BCC: New trade measures welcome – but must reach smaller companies

09 Feb 2011

  • BCC additional survey results reveal companies need help to crack new export markets
  • BCC: New Govt trade finance and credit insurance must ‘grease the wheels’ of Britain’s export machine

 Alongside the Government’s trade white paper, and disappointing December 2010 official trade statistics, the British Chambers of Commerce (BCC) has released further results from its own international trade survey of 8,000 businesses suggesting that additional support is needed to help companies crack new export markets.

  • Of those businesses that currently export, over 80% trade with other EU members, with comparatively fewer trading with emerging markets. This means Britain’s SME exporters are reliant on slow-growth markets – rather than countries experiencing rapid economic growth.
  • A third of exporting companies believe they have lost more than 10% of their export sales due to difficulties obtaining trade finance and export credit insurance, leading to millions of pounds of lost business for UK plc.
  • One in ten exporting companies feel they have lost business to overseas competitors – in countries like China, Germany, and the USA – as a direct result of their inability to access competitive trade finance products and services.

Commenting on the Government’s trade white paper, Dr Adam Marshall, Director of Policy and External Affairs at the British Chambers of Commerce, said:

 “Trade finance and credit insurance grease the wheels of Britain’s export machine. As we have repeatedly argued over the last three years, that ‘grease’ has been in short supply. This has left many small- and medium-sized companies unable to start trading in new markets, or increase the amount they export.

“The new trade finance schemes and the ‘Export-EFG’ scheme announced today are a direct response to BCC’s lobbying, and represent a real step forward. That is provided they get assistance to small companies quickly, efficiently, and at a reasonable cost. BCC data shows that the Export Credits Guarantee Department, our national export credit agency, is unknown by two-thirds of SMEs. That has got to change over the coming months if any of these new finance schemes are to make a real difference.
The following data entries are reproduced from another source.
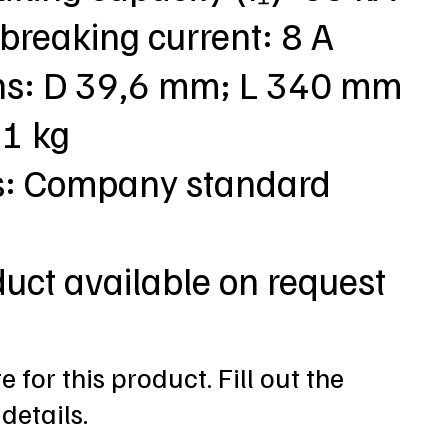
breaking current: 8 A
ns: D 39,6 mm; L 340 mm
,1 kg
s: Company standard
duct available on request
 for this product. Fill out the
details.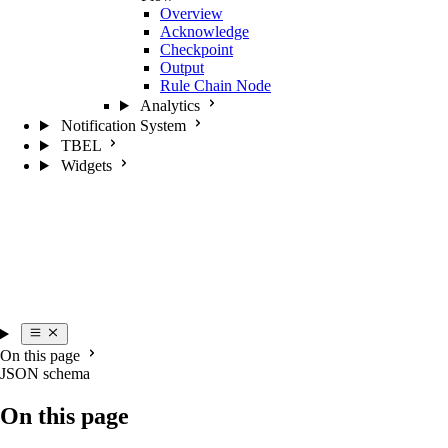
Overview
Acknowledge
Checkpoint
Output
Rule Chain Node
Analytics
Notification System
TBEL
Widgets
On this page
JSON schema
On this page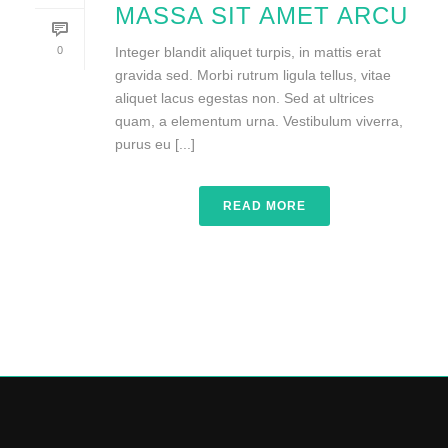
MASSA SIT AMET ARCU
0
Integer blandit aliquet turpis, in mattis erat
gravida sed. Morbi rutrum ligula tellus, vitae
aliquet lacus egestas non. Sed at ultrices
quam, a elementum urna. Vestibulum viverra,
purus eu [...]
READ MORE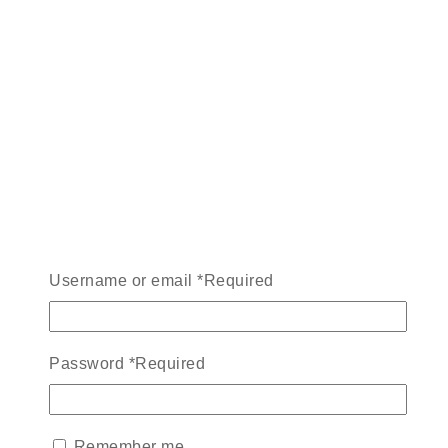
Username or email
*
Required
Password
*
Required
Remember me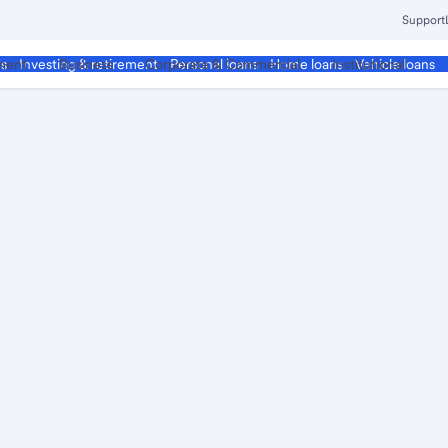
Support
ment
Business
Corporate & Commercial
Institutional
ds
Investing & retirement
Personal loans
Home loans
Vehicle loans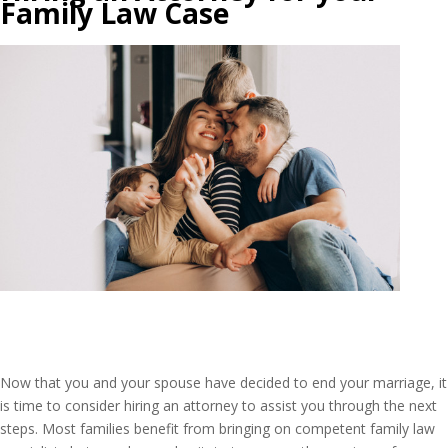
Family Law Case
Now that you and your spouse have decided to end your marriage, it
is time to consider hiring an attorney to assist you through the next
steps. Most families benefit from bringing on competent family law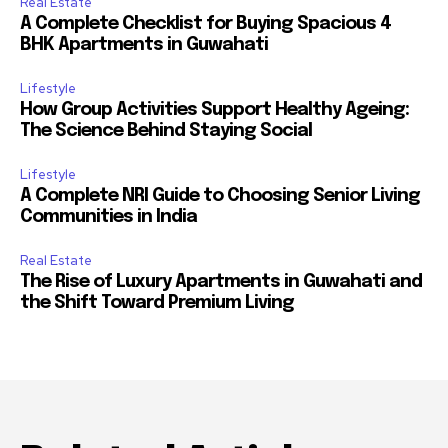
Real Estate
A Complete Checklist for Buying Spacious 4
BHK Apartments in Guwahati
Lifestyle
How Group Activities Support Healthy Ageing:
The Science Behind Staying Social
Lifestyle
A Complete NRI Guide to Choosing Senior Living
Communities in India
Real Estate
The Rise of Luxury Apartments in Guwahati and
the Shift Toward Premium Living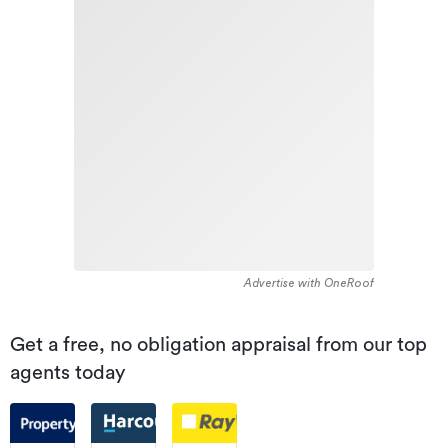
Advertise with OneRoof
Get a free, no obligation appraisal from our top
agents today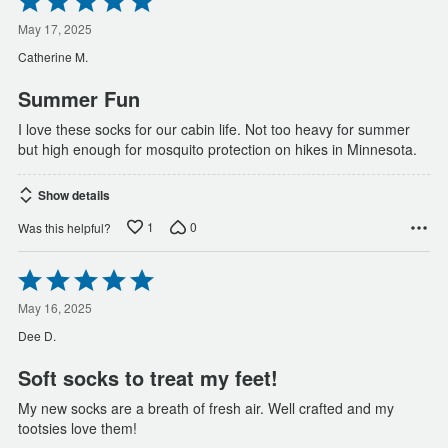
5
out
May 17, 2025
of
Catherine M.
5
Summer Fun
I love these socks for our cabin life. Not too heavy for summer
but high enough for mosquito protection on hikes in Minnesota.
Show details
1
0
Was this helpful?
Rated
5
out
May 16, 2025
of
Dee D.
5
Soft socks to treat my feet!
My new socks are a breath of fresh air. Well crafted and my
tootsies love them!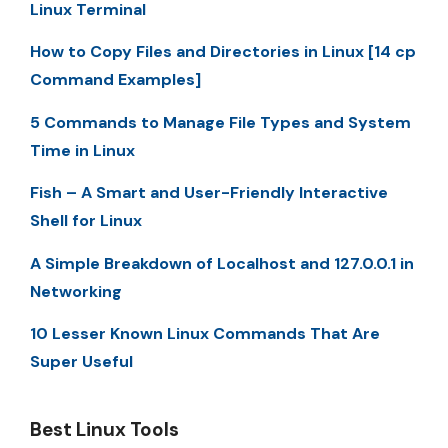
Linux Terminal
How to Copy Files and Directories in Linux [14 cp
Command Examples]
5 Commands to Manage File Types and System
Time in Linux
Fish – A Smart and User-Friendly Interactive
Shell for Linux
A Simple Breakdown of Localhost and 127.0.0.1 in
Networking
10 Lesser Known Linux Commands That Are
Super Useful
Best Linux Tools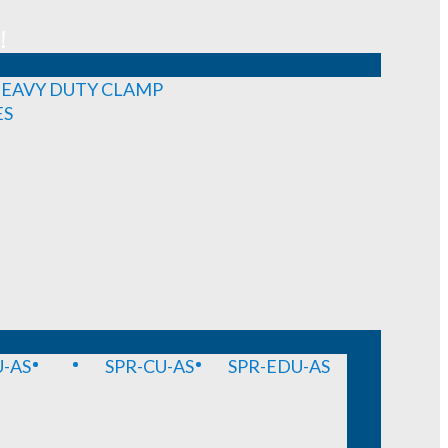
!
EAVY DUTY CLAMP
ES
-AS
SPR-CU-AS
SPR-EDU-AS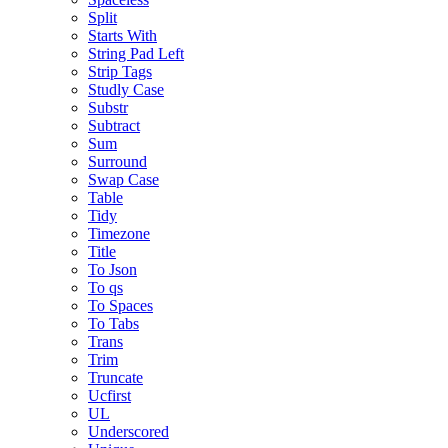
Split
Starts With
String Pad Left
Strip Tags
Studly Case
Substr
Subtract
Sum
Surround
Swap Case
Table
Tidy
Timezone
Title
To Json
To qs
To Spaces
To Tabs
Trans
Trim
Truncate
Ucfirst
UL
Underscored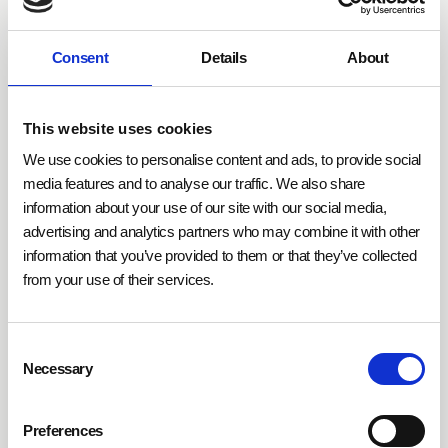
Lighting control offers diverse applications in various
Consent
Details
About
building types.
In office buildings, occupancy sensors
and brightness detectors optimize energy use
by
This website uses cookies
activating lights only when needed. In industrial
settings, such as production halls, lighting intensity
We use cookies to personalise content and ads, to provide social
can be adjusted to specific working hours and areas,
media features and to analyse our traffic. We also share
information about your use of our site with our social media,
saving energy. Residential buildings benefit from
advertising and analytics partners who may combine it with other
personalized lighting scenarios or integration with
information that you’ve provided to them or that they’ve collected
smart home systems, enhancing room ambiance
from your use of their services.
while reducing energy costs.
Consent
This control solution is complemented by
Necessary
Selection
technologies like
Over-the-Air-Updates (OTA) and
cloud-based platforms
, enabling centralized
management and continuous feature enhancements.
Preferences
“Yet even with these improvements, the British Government still does not offer the same level of support to small and medium-sized exporters as some of our major competitor countries. There’s more for the Government to do over the coming months. Ministers need to announce practical measures to help small companies across the UK realise that exporting could be their path to growth – and at the same time, ensure that we’re promoting British innovation and ingenuity in fast-growing markets overseas.”